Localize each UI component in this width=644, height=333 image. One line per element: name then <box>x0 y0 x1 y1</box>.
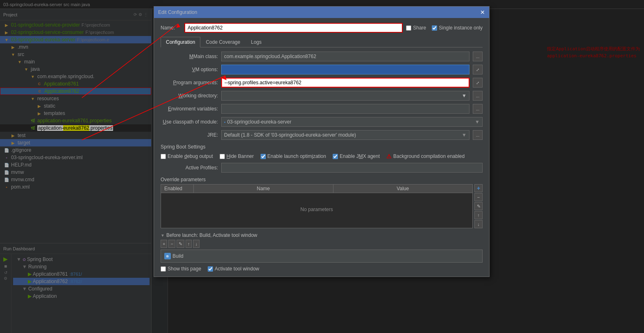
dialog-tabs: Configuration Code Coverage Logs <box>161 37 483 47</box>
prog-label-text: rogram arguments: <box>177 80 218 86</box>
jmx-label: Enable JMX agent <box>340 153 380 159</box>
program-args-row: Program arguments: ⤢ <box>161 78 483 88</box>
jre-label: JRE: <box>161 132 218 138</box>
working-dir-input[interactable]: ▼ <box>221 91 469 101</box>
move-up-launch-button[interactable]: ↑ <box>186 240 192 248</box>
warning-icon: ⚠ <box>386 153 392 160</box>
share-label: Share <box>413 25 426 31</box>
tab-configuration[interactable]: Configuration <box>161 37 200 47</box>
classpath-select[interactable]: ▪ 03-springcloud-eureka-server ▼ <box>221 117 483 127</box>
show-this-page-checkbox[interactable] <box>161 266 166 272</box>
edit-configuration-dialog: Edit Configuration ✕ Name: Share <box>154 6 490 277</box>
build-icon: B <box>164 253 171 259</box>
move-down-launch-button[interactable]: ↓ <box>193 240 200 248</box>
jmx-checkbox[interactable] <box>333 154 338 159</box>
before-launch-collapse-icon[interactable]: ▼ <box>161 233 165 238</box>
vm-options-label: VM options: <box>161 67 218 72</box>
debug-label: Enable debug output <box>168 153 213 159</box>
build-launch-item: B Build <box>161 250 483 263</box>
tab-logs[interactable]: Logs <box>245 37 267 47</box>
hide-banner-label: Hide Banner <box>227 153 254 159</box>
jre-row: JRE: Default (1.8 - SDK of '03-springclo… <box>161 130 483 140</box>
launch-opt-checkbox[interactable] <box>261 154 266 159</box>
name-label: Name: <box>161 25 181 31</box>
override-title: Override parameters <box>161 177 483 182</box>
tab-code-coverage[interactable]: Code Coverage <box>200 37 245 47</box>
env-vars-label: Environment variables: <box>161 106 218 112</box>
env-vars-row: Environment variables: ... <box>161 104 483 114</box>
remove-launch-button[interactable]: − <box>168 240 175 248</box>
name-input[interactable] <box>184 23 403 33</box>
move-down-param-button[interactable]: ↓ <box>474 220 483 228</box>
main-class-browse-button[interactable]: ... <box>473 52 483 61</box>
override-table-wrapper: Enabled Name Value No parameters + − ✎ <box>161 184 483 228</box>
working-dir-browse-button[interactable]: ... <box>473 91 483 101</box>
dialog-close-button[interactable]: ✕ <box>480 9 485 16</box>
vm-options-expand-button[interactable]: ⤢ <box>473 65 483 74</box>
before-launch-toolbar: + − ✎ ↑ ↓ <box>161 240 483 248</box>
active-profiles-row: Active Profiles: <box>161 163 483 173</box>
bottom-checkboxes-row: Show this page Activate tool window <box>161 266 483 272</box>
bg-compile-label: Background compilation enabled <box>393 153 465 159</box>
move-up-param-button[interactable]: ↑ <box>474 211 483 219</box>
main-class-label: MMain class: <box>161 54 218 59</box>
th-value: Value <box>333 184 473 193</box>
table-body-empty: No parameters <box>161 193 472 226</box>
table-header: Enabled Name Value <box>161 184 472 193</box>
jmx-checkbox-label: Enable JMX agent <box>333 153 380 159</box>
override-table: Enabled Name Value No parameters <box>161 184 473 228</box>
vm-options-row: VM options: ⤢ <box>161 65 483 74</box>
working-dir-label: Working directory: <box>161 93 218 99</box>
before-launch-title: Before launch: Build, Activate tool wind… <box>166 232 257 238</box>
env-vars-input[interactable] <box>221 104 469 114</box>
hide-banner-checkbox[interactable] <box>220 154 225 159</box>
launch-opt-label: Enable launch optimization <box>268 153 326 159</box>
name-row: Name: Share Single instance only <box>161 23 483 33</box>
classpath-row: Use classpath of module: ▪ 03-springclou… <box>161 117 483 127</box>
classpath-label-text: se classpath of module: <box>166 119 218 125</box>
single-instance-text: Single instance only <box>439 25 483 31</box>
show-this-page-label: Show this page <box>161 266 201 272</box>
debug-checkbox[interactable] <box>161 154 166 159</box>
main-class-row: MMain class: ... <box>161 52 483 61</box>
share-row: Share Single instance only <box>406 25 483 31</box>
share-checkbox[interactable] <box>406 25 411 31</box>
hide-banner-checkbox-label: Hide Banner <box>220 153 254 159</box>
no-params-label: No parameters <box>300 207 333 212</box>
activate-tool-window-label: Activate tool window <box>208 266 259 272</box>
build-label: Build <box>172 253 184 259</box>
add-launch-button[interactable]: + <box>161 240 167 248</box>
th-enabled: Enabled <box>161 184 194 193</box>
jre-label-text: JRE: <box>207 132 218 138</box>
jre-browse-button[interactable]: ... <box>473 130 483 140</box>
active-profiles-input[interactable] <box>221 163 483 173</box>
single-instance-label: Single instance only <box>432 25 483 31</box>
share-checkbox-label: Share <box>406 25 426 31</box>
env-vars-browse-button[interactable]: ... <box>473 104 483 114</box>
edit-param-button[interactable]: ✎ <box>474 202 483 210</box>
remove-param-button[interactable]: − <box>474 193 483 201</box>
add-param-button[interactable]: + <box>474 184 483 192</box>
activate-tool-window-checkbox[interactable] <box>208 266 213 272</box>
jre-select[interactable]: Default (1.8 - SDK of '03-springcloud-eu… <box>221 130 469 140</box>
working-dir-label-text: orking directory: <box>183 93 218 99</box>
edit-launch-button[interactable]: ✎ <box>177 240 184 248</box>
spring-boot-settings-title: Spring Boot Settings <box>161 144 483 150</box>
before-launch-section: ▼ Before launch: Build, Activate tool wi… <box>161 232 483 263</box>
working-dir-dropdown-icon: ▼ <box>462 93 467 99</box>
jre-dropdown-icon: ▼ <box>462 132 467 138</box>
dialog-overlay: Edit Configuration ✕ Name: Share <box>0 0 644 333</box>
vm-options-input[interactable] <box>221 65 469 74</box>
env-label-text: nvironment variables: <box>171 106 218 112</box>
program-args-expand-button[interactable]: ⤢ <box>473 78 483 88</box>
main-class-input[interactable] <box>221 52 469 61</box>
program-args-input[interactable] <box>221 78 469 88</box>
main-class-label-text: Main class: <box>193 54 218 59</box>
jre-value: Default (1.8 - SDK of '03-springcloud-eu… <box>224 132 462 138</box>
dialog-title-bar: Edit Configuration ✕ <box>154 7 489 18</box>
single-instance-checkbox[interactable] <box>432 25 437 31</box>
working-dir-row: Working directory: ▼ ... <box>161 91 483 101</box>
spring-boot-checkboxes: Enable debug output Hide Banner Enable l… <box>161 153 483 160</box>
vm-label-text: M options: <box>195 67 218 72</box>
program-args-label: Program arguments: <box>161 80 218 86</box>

· · · · · · ·

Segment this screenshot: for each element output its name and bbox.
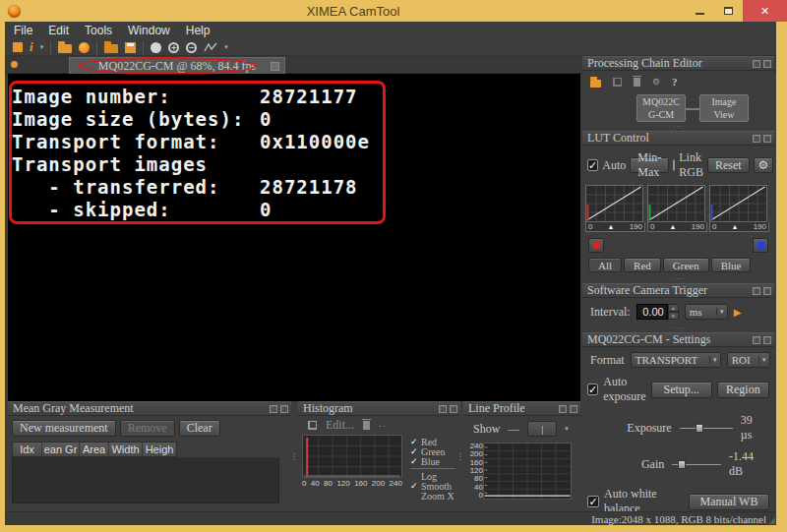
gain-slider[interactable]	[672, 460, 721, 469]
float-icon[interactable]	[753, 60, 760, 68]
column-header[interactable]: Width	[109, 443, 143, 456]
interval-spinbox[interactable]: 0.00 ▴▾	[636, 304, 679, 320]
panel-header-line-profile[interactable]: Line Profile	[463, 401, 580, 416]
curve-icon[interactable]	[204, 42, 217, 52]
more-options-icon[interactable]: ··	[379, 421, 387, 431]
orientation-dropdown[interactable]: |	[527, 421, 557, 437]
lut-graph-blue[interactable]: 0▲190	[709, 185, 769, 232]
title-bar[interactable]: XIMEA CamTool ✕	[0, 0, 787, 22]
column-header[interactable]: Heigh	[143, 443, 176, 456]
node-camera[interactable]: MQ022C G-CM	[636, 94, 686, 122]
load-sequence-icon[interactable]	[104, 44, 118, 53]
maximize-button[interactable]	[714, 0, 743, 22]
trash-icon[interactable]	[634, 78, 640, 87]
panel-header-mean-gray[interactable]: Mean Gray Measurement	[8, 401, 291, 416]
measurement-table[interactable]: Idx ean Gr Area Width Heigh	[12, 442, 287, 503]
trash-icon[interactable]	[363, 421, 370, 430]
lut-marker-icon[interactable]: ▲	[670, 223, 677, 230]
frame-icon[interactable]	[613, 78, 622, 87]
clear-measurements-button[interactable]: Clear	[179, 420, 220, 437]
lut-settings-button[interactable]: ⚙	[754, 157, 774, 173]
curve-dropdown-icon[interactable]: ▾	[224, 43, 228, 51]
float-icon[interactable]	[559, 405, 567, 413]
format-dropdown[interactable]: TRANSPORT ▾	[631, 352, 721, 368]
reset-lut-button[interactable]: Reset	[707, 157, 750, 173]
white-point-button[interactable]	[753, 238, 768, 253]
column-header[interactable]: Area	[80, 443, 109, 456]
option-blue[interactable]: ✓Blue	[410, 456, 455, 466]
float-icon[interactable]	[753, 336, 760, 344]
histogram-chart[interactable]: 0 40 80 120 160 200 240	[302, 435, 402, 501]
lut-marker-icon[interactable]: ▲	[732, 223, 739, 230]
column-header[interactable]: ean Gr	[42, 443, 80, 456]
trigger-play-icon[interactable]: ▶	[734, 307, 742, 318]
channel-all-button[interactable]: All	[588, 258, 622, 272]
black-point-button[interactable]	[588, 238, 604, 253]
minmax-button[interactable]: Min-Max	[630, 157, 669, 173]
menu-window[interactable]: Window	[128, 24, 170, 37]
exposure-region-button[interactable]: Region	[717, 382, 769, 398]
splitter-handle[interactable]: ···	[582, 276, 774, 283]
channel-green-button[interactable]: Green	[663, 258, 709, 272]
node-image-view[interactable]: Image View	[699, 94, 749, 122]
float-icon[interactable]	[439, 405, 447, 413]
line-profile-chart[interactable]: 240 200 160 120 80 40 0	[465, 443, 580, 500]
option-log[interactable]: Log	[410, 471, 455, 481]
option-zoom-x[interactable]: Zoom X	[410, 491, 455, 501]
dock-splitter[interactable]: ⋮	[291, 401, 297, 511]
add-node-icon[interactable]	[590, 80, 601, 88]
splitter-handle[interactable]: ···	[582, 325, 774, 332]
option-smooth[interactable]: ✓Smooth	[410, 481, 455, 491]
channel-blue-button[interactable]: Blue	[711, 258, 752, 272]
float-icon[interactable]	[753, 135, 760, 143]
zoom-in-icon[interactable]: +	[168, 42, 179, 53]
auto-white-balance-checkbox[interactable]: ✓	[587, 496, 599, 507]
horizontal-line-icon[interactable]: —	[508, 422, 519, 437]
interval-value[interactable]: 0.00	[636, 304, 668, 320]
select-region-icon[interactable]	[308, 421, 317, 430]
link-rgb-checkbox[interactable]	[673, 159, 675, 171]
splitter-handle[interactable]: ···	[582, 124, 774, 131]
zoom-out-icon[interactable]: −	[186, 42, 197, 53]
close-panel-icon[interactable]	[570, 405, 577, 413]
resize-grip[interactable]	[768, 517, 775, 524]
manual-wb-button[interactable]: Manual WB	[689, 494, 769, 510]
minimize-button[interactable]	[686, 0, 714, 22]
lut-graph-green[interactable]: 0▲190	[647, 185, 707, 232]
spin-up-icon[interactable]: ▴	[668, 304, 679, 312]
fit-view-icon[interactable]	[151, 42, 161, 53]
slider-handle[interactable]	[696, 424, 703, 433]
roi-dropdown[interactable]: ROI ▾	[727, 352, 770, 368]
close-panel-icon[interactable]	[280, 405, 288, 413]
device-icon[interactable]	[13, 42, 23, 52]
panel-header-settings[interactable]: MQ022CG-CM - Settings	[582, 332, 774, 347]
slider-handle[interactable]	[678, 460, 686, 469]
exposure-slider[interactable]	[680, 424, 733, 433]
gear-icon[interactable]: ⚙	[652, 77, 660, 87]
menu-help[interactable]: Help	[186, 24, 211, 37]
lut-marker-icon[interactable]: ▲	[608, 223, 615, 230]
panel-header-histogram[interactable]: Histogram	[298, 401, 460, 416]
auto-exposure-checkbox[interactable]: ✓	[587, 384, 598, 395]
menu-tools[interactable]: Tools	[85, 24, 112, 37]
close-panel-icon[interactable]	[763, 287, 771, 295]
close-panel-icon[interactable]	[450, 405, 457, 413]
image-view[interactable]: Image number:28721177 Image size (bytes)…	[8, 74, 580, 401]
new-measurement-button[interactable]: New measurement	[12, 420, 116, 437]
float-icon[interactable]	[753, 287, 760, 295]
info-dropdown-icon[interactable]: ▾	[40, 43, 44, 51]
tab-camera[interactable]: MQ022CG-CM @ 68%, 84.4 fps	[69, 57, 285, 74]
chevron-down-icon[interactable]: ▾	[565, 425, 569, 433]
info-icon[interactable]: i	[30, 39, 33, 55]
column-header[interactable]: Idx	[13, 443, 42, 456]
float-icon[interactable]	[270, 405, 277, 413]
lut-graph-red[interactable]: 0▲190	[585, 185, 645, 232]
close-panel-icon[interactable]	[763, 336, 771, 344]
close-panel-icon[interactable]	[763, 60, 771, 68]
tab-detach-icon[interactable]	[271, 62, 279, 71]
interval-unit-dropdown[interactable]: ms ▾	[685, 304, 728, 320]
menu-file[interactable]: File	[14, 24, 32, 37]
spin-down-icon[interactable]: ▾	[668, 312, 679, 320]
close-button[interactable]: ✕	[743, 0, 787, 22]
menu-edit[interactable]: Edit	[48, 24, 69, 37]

· · · · · · ·

**Problem statement:**
Go over the entries above and say how many lines hold the string "dialog", with no other text.

**Result of this task:**
5